Idea
A semi-supervised parking slot detection platform using large-scale real-world data to enhance autonomous parking system accuracy.
Research Paper
Core Innovation
This paper presents CRPS-D, the largest and most diverse parking slot detection dataset capturing real-world noise and varied conditions. It also proposes SS-PSD, the first semi-supervised parking slot detection model that improves performance by exploiting unlabeled data through a teacher-student framework with confidence-guided mask consistency and adaptive feature perturbation.
Market Size (TAM)
$10–20B TAM for autonomous vehicle perception systems; $2–10B SAM from automotive OEMs and smart parking solution providers. Driven by increasing adoption of autonomous parking and smart city infrastructure.

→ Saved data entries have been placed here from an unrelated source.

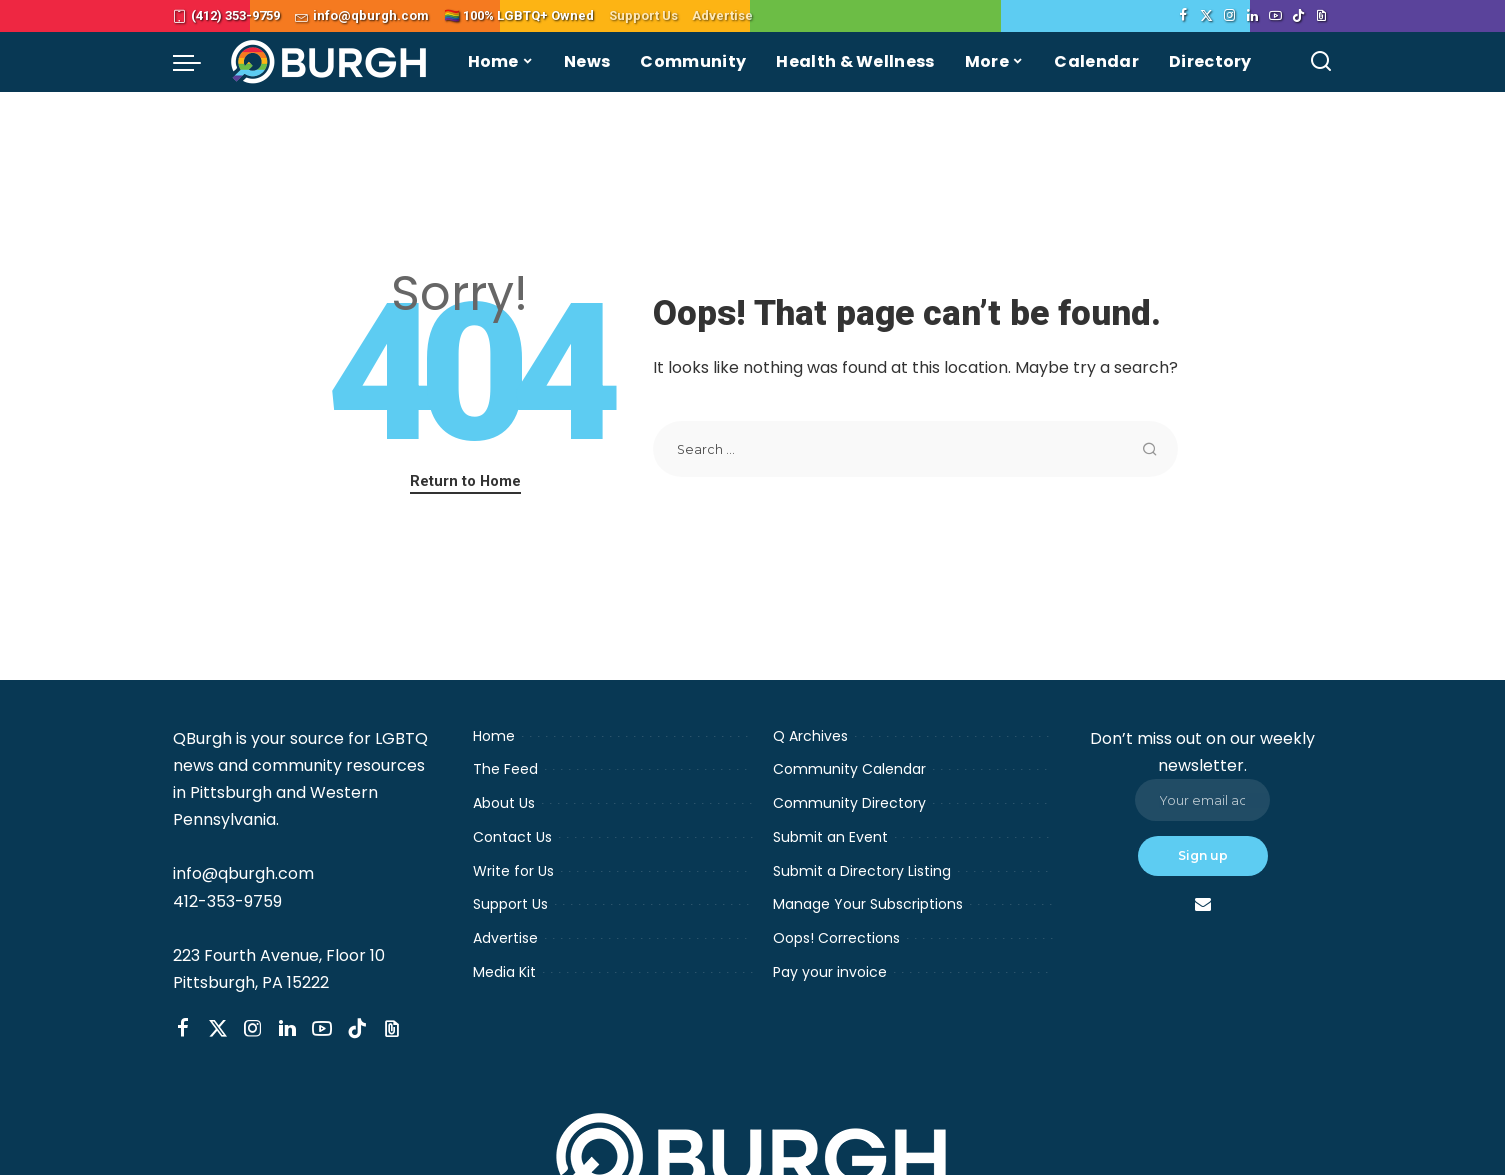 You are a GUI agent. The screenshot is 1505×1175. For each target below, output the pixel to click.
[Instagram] (1229, 16)
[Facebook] (1183, 16)
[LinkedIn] (1252, 16)
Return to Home (465, 481)
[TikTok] (1298, 16)
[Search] (1321, 62)
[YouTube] (1275, 16)
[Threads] (1321, 16)
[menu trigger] (197, 62)
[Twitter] (1206, 16)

Potential Customers & Pain Points
- Automotive manufacturers developing autonomous parking systems
- Parking management companies needing accurate slot detection
- Smart city planners integrating parking solutions
- AI researchers requiring large-scale annotated datasets
- Autonomous vehicle software developers facing noisy real-world data challenges
Business Model
Open-source dataset and baseline model with licensing for commercial use; subscription or licensing fees for enhanced models and enterprise support; consulting for integration with automotive and smart city platforms.
Competitive Landscape
- Tesla Autopark
- Waymo Parking Solutions
- Mobileye Parking Detection
Implementation Challenges
- High cost and complexity of large-scale real-world data annotation
- Integration challenges with diverse vehicle sensor systems
- Robustness under extreme environmental conditions
Validation Strategy
- Benchmark SS-PSD against state-of-the-art models on CRPS-D and public datasets
- Pilot integration with automotive OEMs for real-world autonomous parking tests
- Collect feedback and iterate model improvements based on deployment data
Research Paper Overview
Advancing Real-World Parking Slot Detection with Large-Scale Dataset and Semi-Supervised Baseline
Summary
This study introduces CRPS-D, a large-scale parking slot detection dataset with diverse real-world conditions and a semi-supervised baseline model SS-PSD that leverages unlabeled data to improve detection accuracy. The approach uses a teacher-student framework with confidence-guided mask consistency and adaptive feature perturbation, outperforming existing methods on multiple datasets. The dataset and code are publicly available.